Hong Kong, China, 11 abr (Lusa) - Três mil policiais vão realizar as tarefas de segurança da passagem da tocha olímpica na Região Administrativa Especial de Hong Kong, cujo percurso pode ser alterado e o nome das personalidades que percorrem o trajeto ainda não é conhecido.

Em declarações aos jornalistas em Pequim, o Secretário-chefe Henry Tang Ying-yen explicou que os agentes policiais vão garantir que a tocha possa percorrer a cidade de forma digna e em segurança.

Henry Tang, acompanhado do Secretário para a Segurança, Ambrose Lee, e do comissário da polícia, Tang King-shing, esteve reunido com o comitê organizador dos jogos na capital chinesa para discutir aspectos de segurança não só para o dia da tocha em Hong Kong, mas também para as competições de hipismo que irão se realizar entre 9 e 21 de agosto na antiga colônia britânica.

"A corrida tem de ser feita de forma suave, em segurança, com ordem e dignidade", assinalou Henry Tang, salientando que a segurança dos atletas e de todos os que assistirem ao percurso da tocha é da maior importância.

Salientando que o Executivo não tem como objetivo fazer grandes alterações ao percurso da tocha, Henry Tang garantiu que sempre que necessário o percurso será adaptado.

O percurso da tocha olímpica em Hong Kong acontece em 2 de maio, prolonga-se por 28 quilômetros e inicia-se às 10h (hora local) terminando às 18h no Aeroporto Internacional da cidade.

A seguir a Hong Kong, a tocha olímpica segue para Macau, prevendo-se que seja utilizado um meio aéreo para cumprir os cerca de 20 quilômetros em linha reta que separam o aeroporto de Hong Kong e Macau.

A opção pelo transporte em meio aéreo deriva da preocupação da organização do percurso mundial da tocha da possibilidade de protestos no mar.

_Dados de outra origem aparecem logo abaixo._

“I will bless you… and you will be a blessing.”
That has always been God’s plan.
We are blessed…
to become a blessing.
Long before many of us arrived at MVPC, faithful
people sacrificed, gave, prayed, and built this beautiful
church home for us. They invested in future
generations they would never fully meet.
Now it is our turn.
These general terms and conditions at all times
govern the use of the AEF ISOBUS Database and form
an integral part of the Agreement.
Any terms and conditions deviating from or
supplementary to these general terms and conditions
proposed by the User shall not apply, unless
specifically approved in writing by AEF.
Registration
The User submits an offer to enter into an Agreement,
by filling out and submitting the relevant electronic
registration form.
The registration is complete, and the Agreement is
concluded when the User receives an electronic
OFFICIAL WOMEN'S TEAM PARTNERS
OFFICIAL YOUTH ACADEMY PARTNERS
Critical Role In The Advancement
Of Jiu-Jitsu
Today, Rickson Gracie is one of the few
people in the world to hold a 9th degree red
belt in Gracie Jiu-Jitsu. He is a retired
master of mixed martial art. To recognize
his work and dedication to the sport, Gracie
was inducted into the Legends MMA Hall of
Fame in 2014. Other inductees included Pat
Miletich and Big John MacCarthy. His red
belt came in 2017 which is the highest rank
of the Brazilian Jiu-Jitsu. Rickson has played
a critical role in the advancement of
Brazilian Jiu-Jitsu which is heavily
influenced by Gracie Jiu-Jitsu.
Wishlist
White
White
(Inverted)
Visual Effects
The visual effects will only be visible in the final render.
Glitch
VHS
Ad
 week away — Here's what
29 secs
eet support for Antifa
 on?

Em Macau, a tocha vai percorrer 27 quilômetros e ser transportada por 120 pessoas num percurso entre a península e as ilhas da Taipa e de Coloane com início e fim marcado para o parque temático da Doca dos Pescadores em 3 de maio.

Em declarações à agência Lusa, Manuel Silvério, líder da organização do percurso da tocha olímpica no território, explicou que a organização "não está a prever qualquer alteração ao percurso", mas salientou a "existência de planos de contingência caso se mostrem necessários".

"Como em qualquer outra organização existem planos para responder a qualquer imprevisto", disse.